You mean switch the objects after the host has revealed one of the goats?

Once again let's go with enumeration, there aren't many doors so it's not too much of a hassle.

Let's say prize is behind door c initially, then switched to the remaining door after host has revealed one of the goat.

1) In the following configurations you always change your initial choice to the remaining door.
You pick a. Host reveals b. Prize is switched to a. You switch to c. You lose.
You pick b. Host reveals a. Prize is switched to b. You switch to c. You lose.
You pick c. Host reveals a (respectively b). Prize is switched to b (respectively a). You switch to b (respectively a). You lwin.
By always switching you win in 1/3 of cases.

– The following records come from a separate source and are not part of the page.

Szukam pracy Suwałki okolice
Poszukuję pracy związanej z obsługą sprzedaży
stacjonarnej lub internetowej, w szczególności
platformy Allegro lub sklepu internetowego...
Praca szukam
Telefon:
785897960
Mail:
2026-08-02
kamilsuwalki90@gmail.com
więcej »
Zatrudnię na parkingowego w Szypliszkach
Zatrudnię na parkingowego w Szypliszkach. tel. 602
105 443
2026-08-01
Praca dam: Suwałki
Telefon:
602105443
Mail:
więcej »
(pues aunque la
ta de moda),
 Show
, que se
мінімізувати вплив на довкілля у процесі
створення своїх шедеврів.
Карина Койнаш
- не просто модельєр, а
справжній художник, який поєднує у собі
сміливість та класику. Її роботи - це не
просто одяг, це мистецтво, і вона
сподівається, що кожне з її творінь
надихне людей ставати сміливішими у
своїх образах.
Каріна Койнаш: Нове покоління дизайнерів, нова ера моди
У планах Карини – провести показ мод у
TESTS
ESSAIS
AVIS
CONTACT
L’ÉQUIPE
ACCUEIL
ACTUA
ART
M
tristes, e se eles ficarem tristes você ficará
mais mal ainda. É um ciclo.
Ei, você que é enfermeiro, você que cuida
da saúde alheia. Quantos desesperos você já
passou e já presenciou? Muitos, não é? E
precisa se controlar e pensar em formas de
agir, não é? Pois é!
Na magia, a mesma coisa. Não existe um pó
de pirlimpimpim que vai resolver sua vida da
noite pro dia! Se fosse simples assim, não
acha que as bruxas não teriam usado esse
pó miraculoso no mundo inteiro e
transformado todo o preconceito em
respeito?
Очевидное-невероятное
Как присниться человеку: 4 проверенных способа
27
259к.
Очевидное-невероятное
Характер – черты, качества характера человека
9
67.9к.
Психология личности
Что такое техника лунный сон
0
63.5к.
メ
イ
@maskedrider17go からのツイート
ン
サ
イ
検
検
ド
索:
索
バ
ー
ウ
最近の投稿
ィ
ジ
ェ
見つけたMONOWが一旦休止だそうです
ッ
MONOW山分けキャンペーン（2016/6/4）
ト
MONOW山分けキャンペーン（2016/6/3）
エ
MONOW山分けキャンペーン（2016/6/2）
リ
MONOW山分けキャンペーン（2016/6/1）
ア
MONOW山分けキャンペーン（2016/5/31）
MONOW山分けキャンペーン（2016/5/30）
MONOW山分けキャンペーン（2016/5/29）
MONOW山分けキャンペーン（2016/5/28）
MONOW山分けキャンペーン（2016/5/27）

2) In the following configurations you always stick with your initial choice.
You pick a. Host reveals b. Prize is switched to a. You stick with a. You win.
You pick b. Host reveals a. Prize is switched to b. You stick with b. You win.
You pick c. Host reveals a (respectively) b. Prize is switched to b (respectively a). You stick with c. You lose.
By always sticking with your initial choice you win in 1/3 of cases.

So when the objects are switched are round 2, the odds are reversed. I guess you could prove it with a formula, but exhausting all the possibilities has the same proof value.

>> No.5911593

>>5911588
Shouldn't have copy/pasted too much, in 2) the result is you win in 2/3 of cases of course, not 1/3

>> No.5911600

imagine if there are 1000 doors, and just one with the goat. you choose one, and then 998 are eliminated, letting you with only 2 doors. can you understand now which door is probably the one with the goat?

>> No.5911689

>>5911600
i said it like the goat was the winning prize

>> No.5911945

>>5911689
As far as I'm concerned, a goat is a much more beautiful guest than a car. So I totally agree with your post.

More seriously :

It's still amusing to see how much it's difficult for us to really "feel" probabilistic problems.
Monty Hall is a famous example
(http://en.wikipedia.org/wiki/Marilyn_vos_Savant))

But also :
http://en.wikipedia.org/wiki/Bertrand_paradox_%28probability%29

And as mentionned before
http://en.wikipedia.org/wiki/Sleeping_Beauty_problem
(>>5911421)

Why are we so bad ? I don't troll, it's a serious question. What make us having so wrong intuitions most of the time ?

We = Most of the population, maybe not you, please don't spread your ibtelligence, that's not the point.

>> No.5912104

>>5911945
Bump for interest :

>http://en.wikipedia.org/wiki/Bertrand_paradox_%28probability%29
I don't undestand what the fuck is happening.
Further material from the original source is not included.